Coordenador da Contee fala da necessidade do Brasil e países latino-americanos assumirem o compromisso de regular instituições públicas e privadas de ensino
Em junho de 1918, estudantes argentinos aprovaram o manifesto “La juventud argentina de Córdoba a los hombres libres de Sudamérica”, considerado, ainda hoje, o principal documento da história das universidades latino-americanas.

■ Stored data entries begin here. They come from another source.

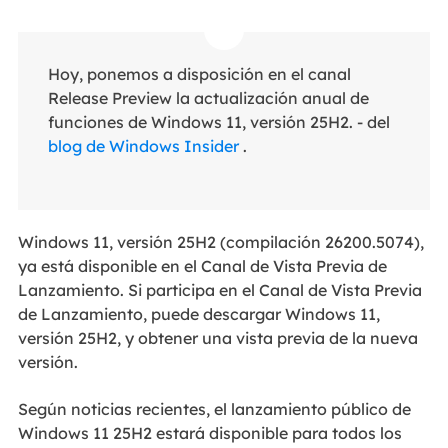
Hoy, ponemos a disposición en el canal
Release Preview la actualización anual de
funciones de Windows 11, versión 25H2. - del
blog de Windows Insider
.
Windows 11, versión 25H2 (compilación 26200.5074),
ya está disponible en el Canal de Vista Previa de
Lanzamiento. Si participa en el Canal de Vista Previa
de Lanzamiento, puede descargar Windows 11,
versión 25H2, y obtener una vista previa de la nueva
versión.
Según noticias recientes, el lanzamiento público de
Windows 11 25H2 estará disponible para todos los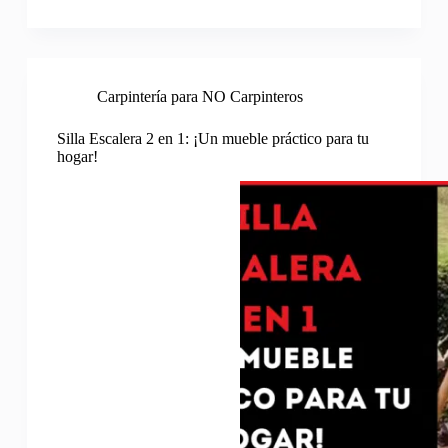
Carpintería para NO Carpinteros
Silla Escalera 2 en 1: ¡Un mueble práctico para tu
hogar!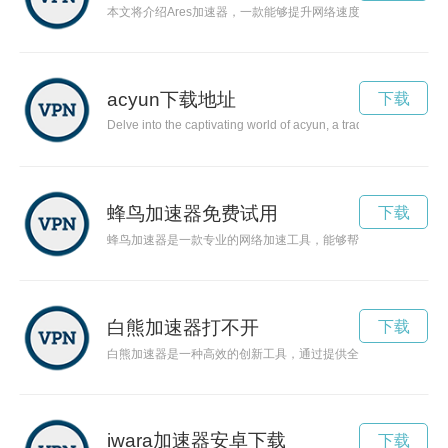
本文将介绍Ares加速器，一款能够提升网络速度、优化网络连
acyun下载地址
下载
Delve into the captivating world of acyun, a traditional art for
蜂鸟加速器免费试用
下载
蜂鸟加速器是一款专业的网络加速工具，能够帮助用户实现极速
白熊加速器打不开
下载
白熊加速器是一种高效的创新工具，通过提供全方位的支持和资
iwara加速器安卓下载
下载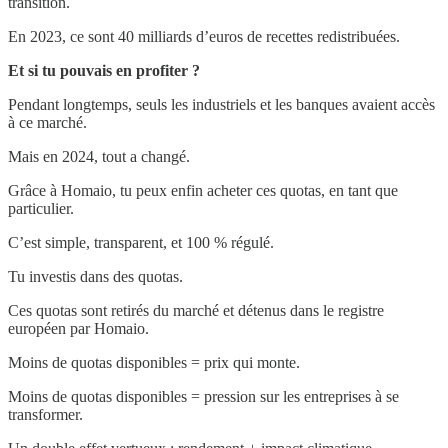
transition.
En 2023, ce sont 40 milliards d’euros de recettes redistribuées.
Et si tu pouvais en profiter ?
Pendant longtemps, seuls les industriels et les banques avaient accès
à ce marché.
Mais en 2024, tout a changé.
Grâce à Homaio, tu peux enfin acheter ces quotas, en tant que
particulier.
C’est simple, transparent, et 100 % régulé.
Tu investis dans des quotas.
Ces quotas sont retirés du marché et détenus dans le registre
européen par Homaio.
Moins de quotas disponibles = prix qui monte.
Moins de quotas disponibles = pression sur les entreprises à se
transformer.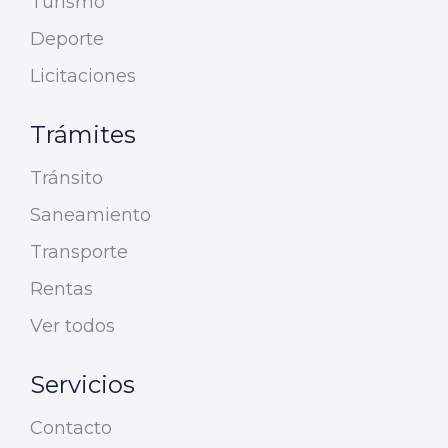
Turismo
Deporte
Licitaciones
Trámites
Tránsito
Saneamiento
Transporte
Rentas
Ver todos
Servicios
Contacto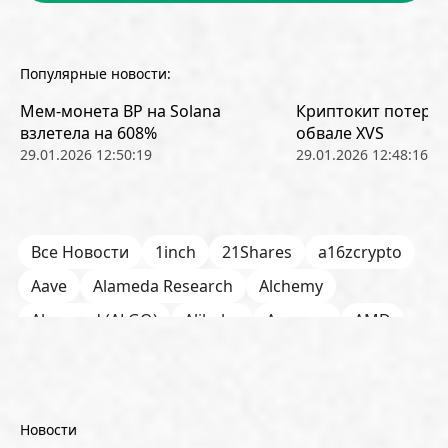
Популярные новости:
Мем-монета BP на Solana
Криптокит потерял
взлетела на 608%
обвале XVS
29.01.2026 12:50:19
29.01.2026 12:48:16
Все Новости
1inch
21Shares
a16zcrypto
Aave
Alameda Research
Alchemy
Algorand (ALGO)
Alibaba
Amazon
AMD
AML / KYC
Anchorage
Android
Anthropic
Apple
Arbitrum (ARB)
Arkham
AscendEX
Aster
AZTEC
B2B
Base
Bernstein
Новости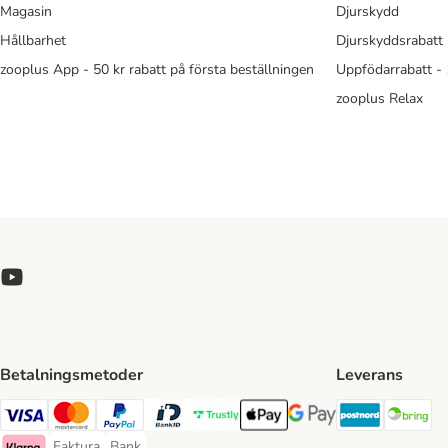
Magasin
Djurskydd
Hållbarhet
Djurskyddsrabatt 
zooplus App - 50 kr rabatt på första beställningen
Uppfödarrabatt -
zooplus Relax
Betalningsmetoder
Leverans
Postnord 
Br
Visa Payment Method
Mastercard Payment Method
PayPal Payment Method
BankID Payment Method
Trustly Payment Method
Apple Pay Payment Method
Googple Pay Payment M
Faktura
Bank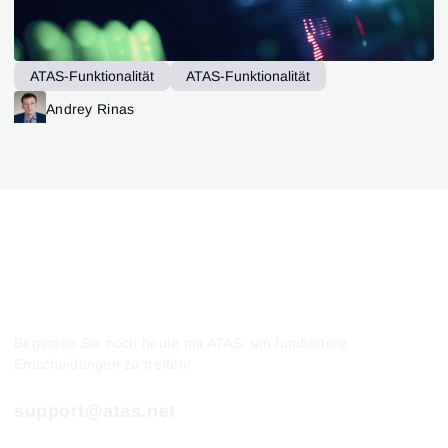
ATAS-Funktionalität
ATAS-Funktionalität
ATAS-Funktionalität
Trading Strategien
Andrey Rinas
Patrones de Trading
Beginnen Sie noch heute mit ATAS, um fundiertere
Entscheidungen zu treffen!
support@atas.net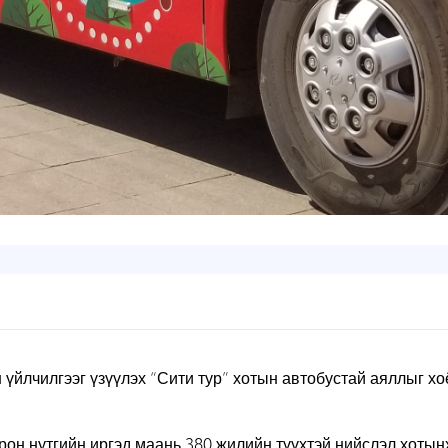
үйлчилгээг үзүүлэх “Сити тур” хотын автобустай аяллыг х
он нутгийн иргэд маань 380 жилийн түүхтэй нийслэл хотынх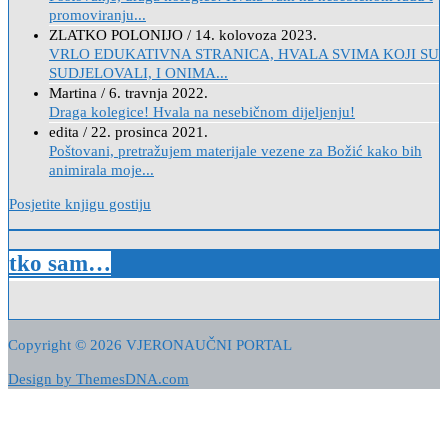
promoviranju...
ZLATKO POLONIJO
/
14. kolovoza 2023.
VRLO EDUKATIVNA STRANICA, HVALA SVIMA KOJI SU
SUDJELOVALI, I ONIMA...
Martina
/
6. travnja 2022.
Draga kolegice! Hvala na nesebičnom dijeljenju!
edita
/
22. prosinca 2021.
Poštovani, pretražujem materijale vezene za Božić kako bih
animirala moje...
Posjetite knjigu gostiju
tko sam…
Copyright © 2026 VJERONAUČNI PORTAL
Design by ThemesDNA.com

Já em junho deste ano, quando a reforma universitária de Córdoba celebrou seu centenário, participei, na Argentina, juntamente com outros diretores e diretoras da Confederação Nacional dos Trabalhadores em Estabelecimentos de Ensino — Contee, da reafirmação de seus princípios, entre os quais a gestão compartilhada entre os diferentes setores da comunidade universitária; a liberdade de cátedra; a autonomia universitária; e a garantia de acesso à educação superior para todos.

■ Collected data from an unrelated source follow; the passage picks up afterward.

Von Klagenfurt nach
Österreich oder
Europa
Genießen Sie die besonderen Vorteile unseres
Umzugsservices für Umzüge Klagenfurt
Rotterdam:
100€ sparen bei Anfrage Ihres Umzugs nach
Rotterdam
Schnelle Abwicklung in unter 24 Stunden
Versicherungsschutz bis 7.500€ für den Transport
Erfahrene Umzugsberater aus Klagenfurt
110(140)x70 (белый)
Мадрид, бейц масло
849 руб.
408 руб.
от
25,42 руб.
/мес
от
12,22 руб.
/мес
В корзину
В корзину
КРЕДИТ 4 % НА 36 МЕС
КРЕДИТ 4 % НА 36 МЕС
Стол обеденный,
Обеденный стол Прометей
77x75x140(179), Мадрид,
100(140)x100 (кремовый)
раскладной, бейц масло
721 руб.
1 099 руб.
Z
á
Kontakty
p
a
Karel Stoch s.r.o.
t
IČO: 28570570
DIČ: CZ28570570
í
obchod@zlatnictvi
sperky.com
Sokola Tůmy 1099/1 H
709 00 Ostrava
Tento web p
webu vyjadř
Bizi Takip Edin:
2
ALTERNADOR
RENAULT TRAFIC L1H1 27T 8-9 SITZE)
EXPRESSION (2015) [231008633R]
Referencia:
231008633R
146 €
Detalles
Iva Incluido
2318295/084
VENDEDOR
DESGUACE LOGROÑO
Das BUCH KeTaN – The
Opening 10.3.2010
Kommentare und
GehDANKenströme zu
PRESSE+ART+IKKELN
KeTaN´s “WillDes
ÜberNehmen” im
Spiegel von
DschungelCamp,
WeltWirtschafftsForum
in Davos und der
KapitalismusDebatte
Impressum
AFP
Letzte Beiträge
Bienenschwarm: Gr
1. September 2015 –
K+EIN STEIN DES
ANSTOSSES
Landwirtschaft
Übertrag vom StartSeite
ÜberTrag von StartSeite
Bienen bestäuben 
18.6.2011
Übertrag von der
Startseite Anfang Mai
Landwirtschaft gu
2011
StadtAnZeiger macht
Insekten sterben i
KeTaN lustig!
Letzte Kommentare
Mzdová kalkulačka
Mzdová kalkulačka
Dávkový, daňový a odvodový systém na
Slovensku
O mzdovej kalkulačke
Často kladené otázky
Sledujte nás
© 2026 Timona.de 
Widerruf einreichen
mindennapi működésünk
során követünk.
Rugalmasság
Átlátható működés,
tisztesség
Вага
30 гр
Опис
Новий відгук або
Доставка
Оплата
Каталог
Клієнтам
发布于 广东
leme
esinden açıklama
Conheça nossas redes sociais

A carta de 1918 era ainda um ato em defesa da projeção latino-americana e contra a influência do imperialismo (lembrando que o mundo acabava de passar pela Primeira Guerra Mundial) nos países do subcontinente. Infelizmente, todos esses princípios encontram-se ameaçados cem anos depois. Tanto é assim que o documento de cuja aprovação participamos, no mês passado, durante a III Conferência Regional de Ensino Superior (Cres 2018), na cidade-símbolo do modelo de universidade defendido há um século, traz em seu texto a observação de que as “frágeis regulamentações da oferta externa aprofundaram os processos de transnacionalização e a visão mercantilizada do ensino superior, impedindo, quando não, em muitos casos, cortando o efetivo direito social à educação”. A nova carta destaca ainda ser “fundamental reverter essa tendência”, instando os países da América Latina e do Caribe “a estabelecer sistemas rigorosos de regulamentação do ensino superior e de outros níveis do sistema educacional”.

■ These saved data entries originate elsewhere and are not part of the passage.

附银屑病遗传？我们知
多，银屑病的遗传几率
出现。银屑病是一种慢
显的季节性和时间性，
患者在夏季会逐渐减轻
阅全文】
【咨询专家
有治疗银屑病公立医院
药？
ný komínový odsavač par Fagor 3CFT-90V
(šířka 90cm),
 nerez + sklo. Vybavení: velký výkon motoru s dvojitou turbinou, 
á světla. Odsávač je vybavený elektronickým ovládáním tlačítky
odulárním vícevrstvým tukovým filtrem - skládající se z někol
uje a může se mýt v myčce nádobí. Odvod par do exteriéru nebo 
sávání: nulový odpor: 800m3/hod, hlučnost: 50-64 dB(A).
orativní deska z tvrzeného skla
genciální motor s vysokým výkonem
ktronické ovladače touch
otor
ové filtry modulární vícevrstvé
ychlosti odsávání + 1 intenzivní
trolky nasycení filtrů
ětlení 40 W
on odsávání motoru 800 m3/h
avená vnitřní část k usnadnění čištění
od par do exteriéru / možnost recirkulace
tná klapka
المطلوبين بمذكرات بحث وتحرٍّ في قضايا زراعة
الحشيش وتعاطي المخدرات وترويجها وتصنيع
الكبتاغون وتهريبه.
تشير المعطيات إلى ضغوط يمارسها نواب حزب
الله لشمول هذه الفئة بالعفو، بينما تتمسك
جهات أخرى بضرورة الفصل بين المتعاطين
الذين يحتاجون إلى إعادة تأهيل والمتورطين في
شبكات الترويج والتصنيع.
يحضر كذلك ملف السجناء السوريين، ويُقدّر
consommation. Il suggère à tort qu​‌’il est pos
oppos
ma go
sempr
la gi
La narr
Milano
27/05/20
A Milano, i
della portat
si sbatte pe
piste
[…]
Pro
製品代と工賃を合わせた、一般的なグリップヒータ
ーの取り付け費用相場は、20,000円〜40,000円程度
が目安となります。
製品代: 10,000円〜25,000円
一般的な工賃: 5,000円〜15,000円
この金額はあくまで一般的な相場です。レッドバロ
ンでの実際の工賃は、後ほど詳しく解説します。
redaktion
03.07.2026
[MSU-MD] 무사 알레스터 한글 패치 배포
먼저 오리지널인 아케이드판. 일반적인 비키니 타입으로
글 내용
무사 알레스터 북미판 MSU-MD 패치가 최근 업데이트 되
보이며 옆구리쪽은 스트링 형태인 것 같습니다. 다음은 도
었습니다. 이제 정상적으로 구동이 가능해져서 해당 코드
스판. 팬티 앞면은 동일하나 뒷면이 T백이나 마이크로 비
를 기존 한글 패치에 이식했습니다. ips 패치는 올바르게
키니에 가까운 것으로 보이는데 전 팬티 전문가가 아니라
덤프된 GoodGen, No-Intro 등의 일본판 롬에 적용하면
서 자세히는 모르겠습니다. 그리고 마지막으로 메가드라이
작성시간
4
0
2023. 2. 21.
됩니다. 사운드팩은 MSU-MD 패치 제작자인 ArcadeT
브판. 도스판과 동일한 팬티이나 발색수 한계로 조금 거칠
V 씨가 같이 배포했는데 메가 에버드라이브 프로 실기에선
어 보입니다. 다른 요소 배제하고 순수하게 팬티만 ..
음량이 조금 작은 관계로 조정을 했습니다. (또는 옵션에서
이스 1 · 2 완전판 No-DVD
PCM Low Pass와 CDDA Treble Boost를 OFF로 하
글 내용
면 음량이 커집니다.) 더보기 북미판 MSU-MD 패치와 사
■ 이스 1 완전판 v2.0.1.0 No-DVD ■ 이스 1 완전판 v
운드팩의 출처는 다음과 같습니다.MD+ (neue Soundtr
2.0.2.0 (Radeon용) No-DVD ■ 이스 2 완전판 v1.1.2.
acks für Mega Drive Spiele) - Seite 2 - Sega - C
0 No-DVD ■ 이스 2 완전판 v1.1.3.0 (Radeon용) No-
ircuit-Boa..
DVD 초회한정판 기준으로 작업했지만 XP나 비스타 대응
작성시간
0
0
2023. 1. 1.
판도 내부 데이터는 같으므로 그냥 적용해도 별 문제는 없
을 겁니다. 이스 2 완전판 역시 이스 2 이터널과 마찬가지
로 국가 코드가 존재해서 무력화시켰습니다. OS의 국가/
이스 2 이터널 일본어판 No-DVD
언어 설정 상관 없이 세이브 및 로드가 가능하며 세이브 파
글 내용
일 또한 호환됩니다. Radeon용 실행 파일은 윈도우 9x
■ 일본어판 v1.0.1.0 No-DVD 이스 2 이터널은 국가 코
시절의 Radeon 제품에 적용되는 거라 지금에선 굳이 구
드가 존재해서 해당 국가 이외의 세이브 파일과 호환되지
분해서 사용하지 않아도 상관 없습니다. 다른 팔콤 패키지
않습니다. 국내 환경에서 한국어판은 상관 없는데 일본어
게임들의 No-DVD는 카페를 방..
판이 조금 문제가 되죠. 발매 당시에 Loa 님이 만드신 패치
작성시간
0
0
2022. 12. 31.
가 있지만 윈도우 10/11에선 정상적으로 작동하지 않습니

No Brasil, a ameaça denunciada no manifesto pode ser sintetizada num nome: Kroton Educacional S.A. Isso não quer dizer que a companhia seja a única responsável pelo processo de mercantilização, financeirização e desnacionalização do ensino superior no país. Obviamente grupos como Estácio, Anima ou Laureate estão aí, com suas ações disponíveis no “mercado” para comprovar que o alcance do perigo ultrapassa aquele representado por uma única empresa. No entanto, por seu porte global — sendo, depois da aquisição da Anhanguera, a maior corporação de educação do planeta — e pela voracidade com que engole tanto instituições de ensino quanto recursos públicos, a Kroton pode ser tomada como símbolo da nefasta transformação da educação em mercadoria.
Notícias da última semana apontaram que os papéis da empresa subiram até 20% no Ibovespa, de acordo com os índices divulgados no último dia 6 de julho. No último dia 9, outra alta, superior a 6%. Parte disso é resultado da “reestrutura organizacional” anunciada pela companhia a fim de “capturar de forma adequada” a “tendência de hibridização” entre ensino presencial e a distância, o que implica cursos com alguns componentes do currículo ofertados dentro de sala de aula e outros não presencialmente — e isso sem que haja qualquer regulamentação e constituição de uma política de EaD e de cursos com qualidade, a qual combata o comércio educativo. Outra parte que explica a subida das ações da Kroton na bolsa, já apontada na última semana pela Contee é a informação de que o governo disponibilizará 50 mil novas vagas no Fundo de Financiamento Estudantil (Fies) para o segundo semestre. O interesse da empresa é claro: mais dinheiro público para sustentar o capital privado.
Frente às pressões dessa e de outras empresas para que a educação superior seja uma atividade cada vez mais lucrativa, é essencial, parafraseando a nova Carta de Córdoba, que o Brasil e os demais países latino-americanos assumam o compromisso de regular instituições públicas e privadas, quaisquer que sejam sua modalidades, e tornem efetivo o acesso universal, a permanência e a qualificação do ensino superior.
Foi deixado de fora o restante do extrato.